Figure 6 shows the difference between successful and unsuccessful withholds in the alpha and beta frequency band. For alpha band, we observed significant differences in three time periods: prestimulus, from 250 to 350, and after 500 ms. Differences were in occipital and central channels (Fig. 6A). Time courses of the significant cluster in occipital channels showed less alpha synchronization for successful withholds for the prestimulus period and between 250 and 350 ms and stronger desynchronization of alpha for successful withholds after 500 ms (Fig. 6B). For the beta band, we observed a similar difference as for the contrast successful withholds versus hits in a left central cluster which started at around 300 ms (Fig. 6C). Time courses revealed stronger desynchronization for unsuccessful withholds and a delayed resynchronization (also in comparison to hits, compare with Fig. 5C) (Fig. 6D).

Figure 6.

Figure 6

Activity differences for successful and unsuccessful withholds in alpha band (8–12 Hz) (A) and beta band (13–30 Hz) (C) of time frequency representation (TFR) with red showing higher power for successful withholds and blue higher power for unsuccessful withholds.
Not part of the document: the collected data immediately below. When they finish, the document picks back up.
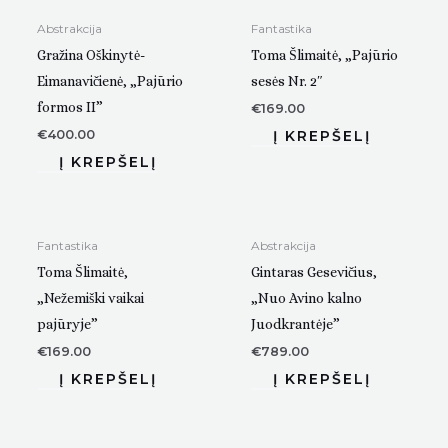
Abstrakcija
Fantastika
Gražina Oškinytė-
Toma Šlimaitė, „Pajūrio
Eimanavičienė, „Pajūrio
sesės Nr. 2″
formos II”
€
169.00
€
400.00
Fantastika
Abstrakcija
Toma Šlimaitė,
Gintaras Gesevičius,
„Nežemiški vaikai
„Nuo Avino kalno
pajūryje”
Juodkrantėje”
€
169.00
€
789.00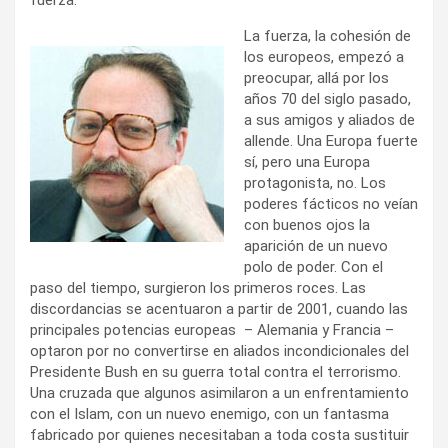
La fuerza, la cohesión de
los europeos, empezó a
preocupar, allá por los
años 70 del siglo pasado,
a sus amigos y aliados de
allende. Una Europa fuerte
sí, pero una Europa
protagonista, no. Los
poderes fácticos no veían
con buenos ojos la
aparición de un nuevo
polo de poder. Con el
paso del tiempo, surgieron los primeros roces. Las
discordancias se acentuaron a partir de 2001, cuando las
principales potencias europeas – Alemania y Francia –
optaron por no convertirse en aliados incondicionales del
Presidente Bush en su guerra total contra el terrorismo.
Una cruzada que algunos asimilaron a un enfrentamiento
con el Islam, con un nuevo enemigo, con un fantasma
fabricado por quienes necesitaban a toda costa sustituir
Significant channels are displayed by stars (P < 0.01). B and D show mean power at 10 and 20 Hz of occipital and left central channels, respectively. Green: nogo trials with successful withholding of the response, Red: nogo trials with unsuccessful withholding of the response, Dashed line: mean reaction time of unsuccessful withholds. [Color figure can be viewed in the online issue, which is available at http://wileyonlinelibrary.com.]

DISCUSSION

In this study, we showed that the temporal dynamics of rDLPFC supported its proposed role in response inhibition. Furthermore, results suggested a functional significance of right prefrontal alpha band activity in gating the selection of withholding the response. Right dorsolateral prefrontal cortex showed increased activity for nogo in comparison to go trials. Time courses of changes in evoked and induced activity revealed that the peak of right prefrontal cortex activity in nogo trials was reached at around 300 ms poststimulus. In addition, we observed pre‐ and poststimulus differences in alpha band activity between successful and unsuccessful withholds in occipital and central areas. For beta band activity, we replicated motor preparatory desynchronization after stimulus onset in left precentral gyrus. This was stronger for hits during go trials in comparison to successful withholds and strongest for unsuccessful withholds during nogo trials. For evoked activity, besides an increase in amplitude in rDLPFC, successful withholds also showed an increase in amplitude in right temporal and parietal regions. Hits were associated with an increased amplitude in left postcentral gyrus.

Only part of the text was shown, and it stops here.